In my view, many cancers are caused by stem cells that are supposed to quit dividing but have not, or by stem cells that have lain dormant for a long time but have been reactivated by something, say a so-called carcinogen, or have been altered genetically (mutated) so that they don’t stop dividing when they’re supposed to. What this means is that most cells in a tumor (neoplasm) are the "terminal" cells while a few are the stem cells responsible for the continued gowth and metastasis of the cancer. The terminal cells may look crappy under the microscope (and this gives rise to all sorts of "scores" supposedly related to the aggressiveness to the tumor) but the real nasty guys are the stem cells which may be resistant to chemo.

This situation is the subject of a very exciting news report from Reuters:

Studies in animals and women with advanced breast cancer showed the experimental compound MK-0752, under development by Merck & Co Inc, was able to kill off cancer stem cells that linger in the breast after chemotherapy.

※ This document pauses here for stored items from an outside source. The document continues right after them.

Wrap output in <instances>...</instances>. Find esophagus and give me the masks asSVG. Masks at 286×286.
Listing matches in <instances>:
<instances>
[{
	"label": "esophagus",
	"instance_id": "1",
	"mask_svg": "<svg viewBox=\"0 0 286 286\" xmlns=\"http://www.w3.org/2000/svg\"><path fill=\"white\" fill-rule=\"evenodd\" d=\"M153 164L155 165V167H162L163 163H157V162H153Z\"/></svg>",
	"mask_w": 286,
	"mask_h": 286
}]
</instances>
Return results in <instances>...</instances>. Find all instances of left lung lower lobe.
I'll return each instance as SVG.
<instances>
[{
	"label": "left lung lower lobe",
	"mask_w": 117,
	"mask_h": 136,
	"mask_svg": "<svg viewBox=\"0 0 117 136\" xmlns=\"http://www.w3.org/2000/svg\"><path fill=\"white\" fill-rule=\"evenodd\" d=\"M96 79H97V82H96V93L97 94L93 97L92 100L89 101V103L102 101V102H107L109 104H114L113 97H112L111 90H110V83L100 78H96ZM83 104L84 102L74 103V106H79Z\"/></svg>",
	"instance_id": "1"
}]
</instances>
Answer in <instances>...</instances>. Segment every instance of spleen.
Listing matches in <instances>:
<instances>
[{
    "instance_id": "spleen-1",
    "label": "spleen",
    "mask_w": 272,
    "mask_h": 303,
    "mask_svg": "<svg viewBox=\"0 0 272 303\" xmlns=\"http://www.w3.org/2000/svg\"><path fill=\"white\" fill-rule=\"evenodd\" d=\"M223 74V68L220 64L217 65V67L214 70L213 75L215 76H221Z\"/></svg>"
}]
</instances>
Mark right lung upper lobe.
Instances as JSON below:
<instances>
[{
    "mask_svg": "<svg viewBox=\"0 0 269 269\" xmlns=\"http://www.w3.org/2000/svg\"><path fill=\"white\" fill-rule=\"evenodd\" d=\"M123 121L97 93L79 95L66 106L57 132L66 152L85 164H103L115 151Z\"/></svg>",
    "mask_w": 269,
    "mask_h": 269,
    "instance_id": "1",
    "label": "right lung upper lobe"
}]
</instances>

Researchers are still trying to understand the role cancer stem cells play in promoting different types of cancer, but many teams think they may explain why so many cancers come back even after treatment with powerful chemotherapy and radiation.

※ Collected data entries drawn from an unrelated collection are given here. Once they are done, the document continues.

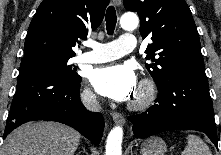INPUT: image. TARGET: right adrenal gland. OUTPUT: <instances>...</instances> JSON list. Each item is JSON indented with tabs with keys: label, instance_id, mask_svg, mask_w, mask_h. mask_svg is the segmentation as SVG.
<instances>
[{
	"label": "right adrenal gland",
	"instance_id": "1",
	"mask_svg": "<svg viewBox=\"0 0 221 155\" xmlns=\"http://www.w3.org/2000/svg\"><path fill=\"white\" fill-rule=\"evenodd\" d=\"M81 152H83L85 155H88V153L86 152L84 147H82L81 150H79V155H80Z\"/></svg>",
	"mask_w": 221,
	"mask_h": 155
}]
</instances>
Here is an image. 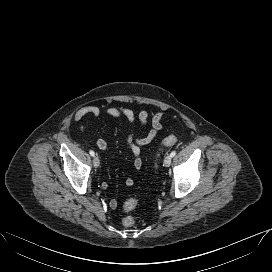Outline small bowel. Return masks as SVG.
<instances>
[{"instance_id":"small-bowel-1","label":"small bowel","mask_w":272,"mask_h":272,"mask_svg":"<svg viewBox=\"0 0 272 272\" xmlns=\"http://www.w3.org/2000/svg\"><path fill=\"white\" fill-rule=\"evenodd\" d=\"M105 114L109 117L125 119L132 125L136 122L141 124L142 126L147 125L149 122L151 123V129L142 136H136L133 131H131L126 139L127 146L130 148L133 154V165L136 170H140L142 167V158H141V148L143 146L149 145L152 143L158 134L163 129V113L156 112L150 117L149 112L145 109H141L137 113L132 109L124 106H114L108 108L105 111ZM101 115V109L97 106H85L77 110L74 114L75 120L82 119H96ZM85 124L80 126V130L84 131ZM96 147L101 151H106L108 149V144L104 139H97ZM125 184L127 186H132L134 184V179L132 177H128L125 180ZM102 188H107V183H102ZM118 203L115 199L110 200L109 206L112 209L117 207Z\"/></svg>"}]
</instances>
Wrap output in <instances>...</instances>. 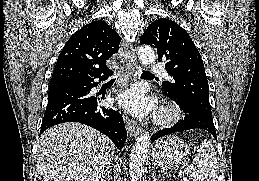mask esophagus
Here are the masks:
<instances>
[{
	"mask_svg": "<svg viewBox=\"0 0 259 181\" xmlns=\"http://www.w3.org/2000/svg\"><path fill=\"white\" fill-rule=\"evenodd\" d=\"M121 50L127 59V71L129 76L135 77L138 73L139 67L133 45L128 41H123L121 44ZM125 124L131 137L137 136L142 130L137 122L127 117L125 118Z\"/></svg>",
	"mask_w": 259,
	"mask_h": 181,
	"instance_id": "34e87169",
	"label": "esophagus"
}]
</instances>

“These cells are different from the tumor. They are resistant to therapy. They regrow. They cause relapse and metastases,” said Dr. Jenny Chang of Baylor College of Medicine, who presented her findings at the American Association for Cancer Research San Antonio Breast Cancer Symposium.

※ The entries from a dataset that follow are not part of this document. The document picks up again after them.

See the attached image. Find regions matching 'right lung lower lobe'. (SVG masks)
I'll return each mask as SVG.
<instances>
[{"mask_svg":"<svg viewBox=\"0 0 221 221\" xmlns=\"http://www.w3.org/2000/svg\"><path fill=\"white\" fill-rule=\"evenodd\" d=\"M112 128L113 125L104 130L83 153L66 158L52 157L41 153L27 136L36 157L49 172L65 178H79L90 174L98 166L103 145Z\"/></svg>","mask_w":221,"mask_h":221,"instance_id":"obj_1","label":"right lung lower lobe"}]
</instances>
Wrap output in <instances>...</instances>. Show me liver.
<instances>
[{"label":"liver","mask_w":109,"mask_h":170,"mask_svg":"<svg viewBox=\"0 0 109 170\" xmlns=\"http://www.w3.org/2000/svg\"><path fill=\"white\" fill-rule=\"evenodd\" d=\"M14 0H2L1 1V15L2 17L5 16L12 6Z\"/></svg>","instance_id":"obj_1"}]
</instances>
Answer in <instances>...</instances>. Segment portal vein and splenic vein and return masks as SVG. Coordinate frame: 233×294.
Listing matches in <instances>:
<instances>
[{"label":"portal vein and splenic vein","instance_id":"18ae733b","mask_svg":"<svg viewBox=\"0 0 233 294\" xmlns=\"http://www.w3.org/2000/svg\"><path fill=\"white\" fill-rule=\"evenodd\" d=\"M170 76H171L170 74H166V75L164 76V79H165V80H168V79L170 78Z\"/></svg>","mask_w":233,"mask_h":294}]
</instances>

A team at the Massachusetts Institute of Technology and the Broad Institute in August reported a similar finding in breast cancer cells and in mice in the journal Cell.

This is tremendously exciting because the way to kill off cancer is to destroy the cancerous stem cells. If this finding holds up and other drugs are discovered that can selectively kill cancerous stem cells, it will revolutionize cancer treatment.

Stay tuned. The press mostly won’t understand this, but I think it’s the most exciting thing in cancer treatment in many years. Oh, and the drug is from one of those very nasty companies, Merck, who doesn’t care about you but only about making money. It’s just an accidental and surprising side effect that their research may save your life. Sure.